Non perché mi sforzo, non perché sono un eroe, ma perché sono consumato dalla presenza, perché l’incontro con Dio mi ha cambiato nel profondo.

Occhi e denti

Il proverbio “occhio per occhio e dente per dente”, che a noi sembra barbaro e primitivo, in realtà era una forma di moderazione, di misura: la reazione doveva essere proporzionata al danno, all’offesa.

Se ci guardiamo attorno, già solo questo sano principio fisico aiuterebbe non poco l’umanità a orientarsi verso la giustizia: quante volte la reazione è sproporzionata, abnorme. E senza andare a cercare le grandi relazioni internazionali, pensiamo ai rapporti in famiglia, in ufficio, in auto: un piccolo gesto, una parola di troppo, scatena una reazione eccessiva, uno scatto d’ira.

Eppure Gesù propone al discepolo di osare di più, di andare oltre, di non opporsi al malvagio.

Intendiamoci: se un pazzo sta accoltellando mio figlio lo difendo ad ogni costo ed è bene che lo faccia.

Ma, in determinate occasioni, lo Spirito può infiammare i nostri cuori rendendoci capaci, come Cristo, di donare la vita. Certo, nel quotidiano non ci succede di rischiare la pelle (e meno male!), ma di dover scegliere se reagire ad una provocazione, sì.

E penso alle tante volte in cui mi sono trovato nella condizione di reagire in malo modo, di assecondare la stanchezza o l’irritazione e di prendermela con qualcuno e mi sono sentito la parola del vangelo salirmi dal cuore.

La storia, da Santo Stefano e Francesco, da Gandhi ai tanti testimoni dell’oggi, ci dice che la pace vissuta con profondità può scardinare le logiche violente del mondo.

Amore e preghiera

Era normale, al tempo di Gesù amare e perdonare, era previsto e predicato dai rabbini. Ma l’amore e il perdono erano ristretti al popolo di Israele. Il nemico andava odiato. Allora capiamo la follia della predicazione di Gesù, che sovverte l’ordine: amare chi ti ama non è opera meritoria, pregare per chi ti è nemico, augurargli la conversione, non la morte, significa imitare il Padre. E il Figlio, che sulla croce perdona i suoi assassini.
È normale trovare antipatico chi ci contrasta.

È evangelico scegliere di passare sopra alle antipatie per trovare ciò che unisce.

È normale difendere le proprie cose, il proprio territorio, la propria famiglia.

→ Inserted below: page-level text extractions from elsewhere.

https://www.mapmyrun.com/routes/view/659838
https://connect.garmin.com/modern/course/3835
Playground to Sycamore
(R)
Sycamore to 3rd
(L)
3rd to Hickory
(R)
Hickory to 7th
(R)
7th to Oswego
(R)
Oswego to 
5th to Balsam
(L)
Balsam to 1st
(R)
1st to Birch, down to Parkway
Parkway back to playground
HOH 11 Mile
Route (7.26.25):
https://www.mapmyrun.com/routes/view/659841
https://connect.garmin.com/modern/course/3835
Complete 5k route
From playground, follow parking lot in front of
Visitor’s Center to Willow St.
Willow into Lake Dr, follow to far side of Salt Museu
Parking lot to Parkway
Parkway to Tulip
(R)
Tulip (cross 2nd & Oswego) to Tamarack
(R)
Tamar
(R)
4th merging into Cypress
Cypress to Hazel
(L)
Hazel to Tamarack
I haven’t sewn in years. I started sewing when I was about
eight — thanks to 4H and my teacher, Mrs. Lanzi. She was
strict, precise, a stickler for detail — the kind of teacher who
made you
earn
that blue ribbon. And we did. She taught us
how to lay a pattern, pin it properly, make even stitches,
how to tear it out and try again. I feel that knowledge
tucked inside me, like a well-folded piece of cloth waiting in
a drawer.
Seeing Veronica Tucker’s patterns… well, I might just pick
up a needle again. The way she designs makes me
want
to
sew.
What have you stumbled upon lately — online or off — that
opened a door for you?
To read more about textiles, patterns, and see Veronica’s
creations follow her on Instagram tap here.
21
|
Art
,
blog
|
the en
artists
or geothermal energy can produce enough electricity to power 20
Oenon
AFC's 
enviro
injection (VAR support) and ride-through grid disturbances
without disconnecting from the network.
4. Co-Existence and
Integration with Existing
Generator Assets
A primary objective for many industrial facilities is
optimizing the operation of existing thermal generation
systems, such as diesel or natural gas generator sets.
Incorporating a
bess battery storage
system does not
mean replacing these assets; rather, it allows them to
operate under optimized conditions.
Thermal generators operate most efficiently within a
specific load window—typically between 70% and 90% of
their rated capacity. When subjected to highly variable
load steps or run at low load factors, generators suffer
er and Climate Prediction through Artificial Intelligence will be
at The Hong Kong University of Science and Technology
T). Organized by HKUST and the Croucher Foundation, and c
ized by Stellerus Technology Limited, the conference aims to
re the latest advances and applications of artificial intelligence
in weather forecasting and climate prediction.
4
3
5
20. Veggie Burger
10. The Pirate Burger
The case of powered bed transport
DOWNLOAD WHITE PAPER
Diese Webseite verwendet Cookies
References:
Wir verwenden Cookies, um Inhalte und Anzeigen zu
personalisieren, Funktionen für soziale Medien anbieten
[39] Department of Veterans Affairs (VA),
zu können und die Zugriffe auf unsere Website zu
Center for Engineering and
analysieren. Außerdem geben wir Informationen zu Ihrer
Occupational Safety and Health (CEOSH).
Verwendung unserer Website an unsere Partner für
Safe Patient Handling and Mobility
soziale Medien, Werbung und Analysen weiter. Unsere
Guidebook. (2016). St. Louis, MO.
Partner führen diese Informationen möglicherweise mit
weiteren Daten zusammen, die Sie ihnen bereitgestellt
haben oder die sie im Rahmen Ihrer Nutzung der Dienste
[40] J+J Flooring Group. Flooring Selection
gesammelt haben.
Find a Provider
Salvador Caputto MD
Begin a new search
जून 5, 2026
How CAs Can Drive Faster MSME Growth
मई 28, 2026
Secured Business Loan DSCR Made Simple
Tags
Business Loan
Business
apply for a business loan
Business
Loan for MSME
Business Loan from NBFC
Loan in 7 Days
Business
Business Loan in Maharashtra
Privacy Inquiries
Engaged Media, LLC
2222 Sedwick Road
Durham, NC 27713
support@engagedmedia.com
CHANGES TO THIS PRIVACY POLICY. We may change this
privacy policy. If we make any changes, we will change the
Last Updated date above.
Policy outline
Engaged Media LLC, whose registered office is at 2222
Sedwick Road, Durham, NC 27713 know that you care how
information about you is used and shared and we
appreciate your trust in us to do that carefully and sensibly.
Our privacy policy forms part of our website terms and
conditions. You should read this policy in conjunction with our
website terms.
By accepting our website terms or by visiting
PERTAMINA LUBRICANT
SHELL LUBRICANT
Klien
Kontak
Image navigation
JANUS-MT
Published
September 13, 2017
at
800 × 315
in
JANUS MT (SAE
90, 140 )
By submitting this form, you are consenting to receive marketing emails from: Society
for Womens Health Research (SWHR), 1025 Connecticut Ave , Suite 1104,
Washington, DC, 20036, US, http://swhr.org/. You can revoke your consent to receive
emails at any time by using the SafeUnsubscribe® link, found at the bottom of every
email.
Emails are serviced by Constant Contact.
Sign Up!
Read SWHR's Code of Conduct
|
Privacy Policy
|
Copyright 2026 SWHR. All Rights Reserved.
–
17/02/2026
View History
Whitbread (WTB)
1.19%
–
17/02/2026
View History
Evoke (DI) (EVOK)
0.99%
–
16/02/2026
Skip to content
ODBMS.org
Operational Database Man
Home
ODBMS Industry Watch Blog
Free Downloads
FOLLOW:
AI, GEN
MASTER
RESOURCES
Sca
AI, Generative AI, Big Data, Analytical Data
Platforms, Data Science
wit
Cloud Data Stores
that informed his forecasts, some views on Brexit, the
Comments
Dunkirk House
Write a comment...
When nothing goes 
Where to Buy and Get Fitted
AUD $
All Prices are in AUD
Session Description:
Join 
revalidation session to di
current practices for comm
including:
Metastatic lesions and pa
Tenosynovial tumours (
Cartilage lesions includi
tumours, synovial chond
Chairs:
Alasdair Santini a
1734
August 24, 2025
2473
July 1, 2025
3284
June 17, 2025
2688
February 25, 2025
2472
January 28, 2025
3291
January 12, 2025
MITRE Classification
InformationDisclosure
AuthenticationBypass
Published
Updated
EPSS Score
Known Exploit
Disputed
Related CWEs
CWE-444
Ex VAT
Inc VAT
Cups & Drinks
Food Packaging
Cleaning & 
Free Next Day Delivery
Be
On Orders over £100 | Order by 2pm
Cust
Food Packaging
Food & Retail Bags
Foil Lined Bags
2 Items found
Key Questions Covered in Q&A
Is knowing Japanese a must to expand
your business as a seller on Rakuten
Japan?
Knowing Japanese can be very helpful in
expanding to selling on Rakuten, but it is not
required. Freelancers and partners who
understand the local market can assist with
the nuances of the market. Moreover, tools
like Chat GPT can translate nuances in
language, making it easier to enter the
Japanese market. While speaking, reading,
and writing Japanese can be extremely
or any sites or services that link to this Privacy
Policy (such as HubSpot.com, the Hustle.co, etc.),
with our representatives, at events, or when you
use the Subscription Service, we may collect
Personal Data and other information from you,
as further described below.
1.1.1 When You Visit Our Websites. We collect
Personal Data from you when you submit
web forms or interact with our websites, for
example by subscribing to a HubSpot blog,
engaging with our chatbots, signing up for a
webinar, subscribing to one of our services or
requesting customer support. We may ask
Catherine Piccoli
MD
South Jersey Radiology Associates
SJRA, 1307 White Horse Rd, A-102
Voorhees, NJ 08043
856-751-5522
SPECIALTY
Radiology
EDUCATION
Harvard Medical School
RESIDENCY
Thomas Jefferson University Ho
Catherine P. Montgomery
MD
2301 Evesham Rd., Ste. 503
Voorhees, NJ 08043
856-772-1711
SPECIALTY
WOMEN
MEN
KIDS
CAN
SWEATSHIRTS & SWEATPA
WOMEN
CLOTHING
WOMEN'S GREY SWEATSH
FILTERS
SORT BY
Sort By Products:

È evangelico scegliere il dialogo, il confronto, la conoscenza reciproca per farlo.

È normale che d’ogni tanto la parte oscura che c’è in noi emerga.

È evangelico lasciare che la parte luminosa sconfigga la parte peggiore di noi.

Se essere cristiani non cambia le nostre scelte, se non cambia la nostra vita, le nostre reazioni, significa che il Vangelo non ha davvero arato il nostro cuore.
Gesù è asciutto e diretto, chiede tanto perché dona tanto.

Non vuole che i suoi discepoli siano all’acqua di rose, bravi ragazzi insipidi e anonimi, ma uomini e donne capaci di dire chi è veramente Dio, di chi può essere davvero l’uomo.

Perfetti

E Matteo conclude: imitate il Padre, imitate Dio, siate perfetti come lui.

Non in uno sforzo impossibile, ma nell’accoglienza dell’opera di Dio in noi.

Ma la cosa che mi ha sempre incuriosito è il fatto che Luca, riprendendo questo testo, decide di apportare una correzione: siate misericordiosi, dice, come è misericordioso il Padre vostro.

Aveva paura, Luca, dei cristiani che pensano di essere migliori, che diventano professionisti della fede, neo-farisei, giusti ed ipocriti.

La perfezione di Dio consiste nella sua misericordia, nel guardare col cuore alla nostra miseria.

Imitiamo il Padre quando vediamo nel violento una scintilla di bontà da far crescere.

Imitiamo il Padre quando guardiamo al lato luminoso della realtà e delle persone. E di noi stessi.

Imitiamo il Padre quando è la compassione a prevalere.